Emmentaler in Argentinien

Tagblatt Online, 31. Oktober 2013, 17:29 Uhr

Eine wahre Geschichte, viel literarische Freiheit und Tangomusik. So könnte man das Erzähltheater «I bi meh aus eine» von Pedro Lenz und Patrik Neuhaus alias Hohe Stirnen zusammenfassen. Der Autor und der Musiker ergänzen sich dabei bestens.

ROGER BERHALTER

Wenn Pedro Lenz liest, ist das schon wie Musik. Der Berner Autor spricht mit sonorer Stimme ins Mikrophon, schnell und doch entspannt. Er dehnt die Silben, streckt seine Mundartsätze, bis daraus ein monotoner Gesang wird. Und immer wieder Wiederholungen: «Adiö, adiö, adiö!», lässt Lenz seinen Protagonisten Peter Wingeier rufen, als dieser sich mit gestohlenem Geld aus dem Staub macht, das Emmental verlässt und in der Neuen Welt, in Argentinien, sein Glück versucht.

Eine wahre Geschichte

Pedro Lenz war tatsächlich dort. In Romang, jener Kleinstadt nordwestlich von Buenos Aires, die der Emmentaler Siedler Wingeier 1873 gegründet hatte. Lenz erfuhr dort, dass Wingeier nach dem Griff in die Gemeindekasse ein Gauner blieb. Auf der Überfahrt nach Argentinien luchste der Auswanderer der Witwe eines verstorbenen Arztes die Papiere ab. In der Neuen Welt angekommen, nahm er dessen Identität an, nannte sich fortan Theophil Romang und praktizierte eine Weile als Arzt. Schliesslich schwatzte er der Regierung ein grosses Stück kostenloses Land ab, gründete dort die Siedlung Romang, verkaufte Parzelle um Parzelle und wurde reich.
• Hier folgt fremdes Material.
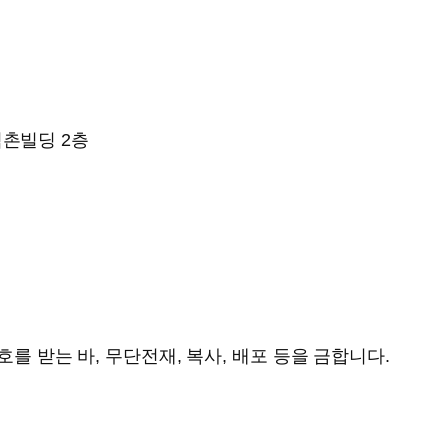
역촌빌딩 2층
를 받는 바, 무단전재, 복사, 배포 등을 금합니다.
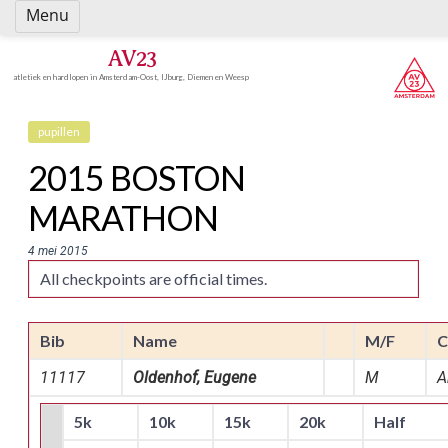
Spring
Menu
naar
inhoud
AV23
atletiek en hardlopen in Amsterdam-Oost, IJburg, Diemen en Weesp
pupillen
2015 BOSTON
MARATHON
4 mei 2015
All checkpoints are official times.
Bib
Name
M/F
C
11117
Oldenhof, Eugene
M
A
5k
10k
15k
20k
Half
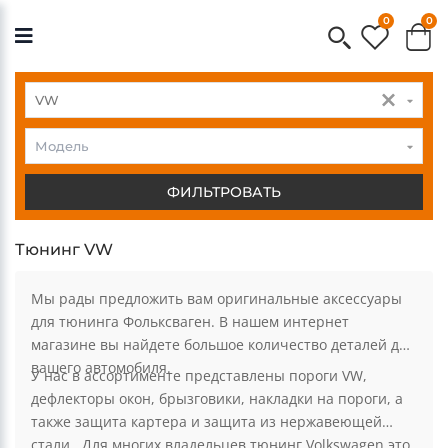
0
0
VW
VW
Модель
ФИЛЬТРОВАТЬ
Тюнинг VW
Мы рады предложить вам оригинальные аксессуары
для тюнинга Фольксваген. В нашем интернет
магазине вы найдете большое количество деталей для
вашего автомобиля.
У нас в ассортименте представлены пороги VW,
дефлекторы окон, брызговики, накладки на пороги, а
также защита картера и защита из нержавеющей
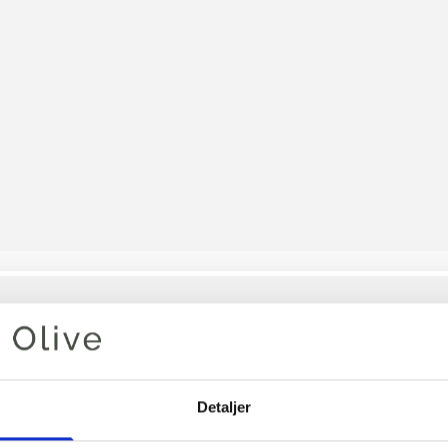
Din varukorg är tom
UNICEF
Detaljer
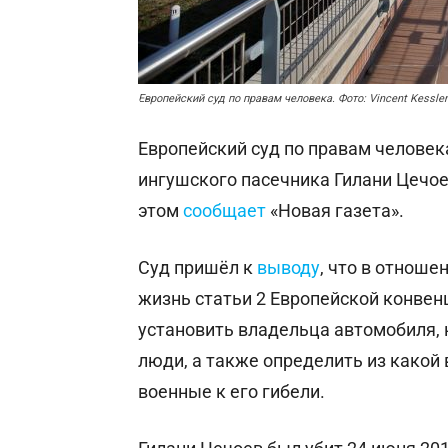
Европейский суд по правам человека. Фото: Vincent Kessler
Европейский суд по правам человек
ингушского пасечника Гилани Цечоев
этом
сообщает
«Новая газета».
Суд пришёл к
выводу
, что в отнош
жизнь статьи 2 Европейской конвенц
установить владельца автомобиля,
люди, а также определить из какой 
военные к его гибели.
Diese Geschichte – literarisch reichlich ausgeschmückt – erzählt Pedro Lenz in seinem neuen Buch «I bi meh aus eine», das er zusammen mit dem Berner Musiker Patrik Neuhaus auch auf die Bühne bringt. Die beiden nennen sich Hohe Stirnen und sind diese Woche in der Kellerbühne zu Gast.

Melancholie wird zu Melodie

Lenz mit seiner klingenden Stimme brauchte die Musik nicht unbedingt. Und doch ist das Klavier von Patrik Neuhaus mehr als nur Begleitung. Er kontrastiert die Berner Mundart mit argentinischem Tango, untermalt Peter Wingeiers «Adiö» mit perlenden Akkorden und übersetzt die Melancholie der Siedler in Melodien. Lenz macht sich auf diesen Akkorden breit und tänzelt zwischen den Tönen.

Kleine Worte, grosse Themen

Lenz und Neuhaus schauspielern nicht, dennoch tauchen die Zuhörer sofort ein in ihre Geschichte, und die Figuren erscheinen vor Augen, obwohl Lenz ihr Äusseres kaum beschreibt. Dafür erzählt er mit einfachen Worten von Grossem: Von der Suche nach der eigenen Identität, dem Fehlen von Vertrautem in der Fremde, der Abnabelung von der eigenen Herkunft, der scheinbar unausweichlichen Kleinkariertheit: «Auch das grösste Dorf ist ist zunächst einmal einfach ein Dorf.»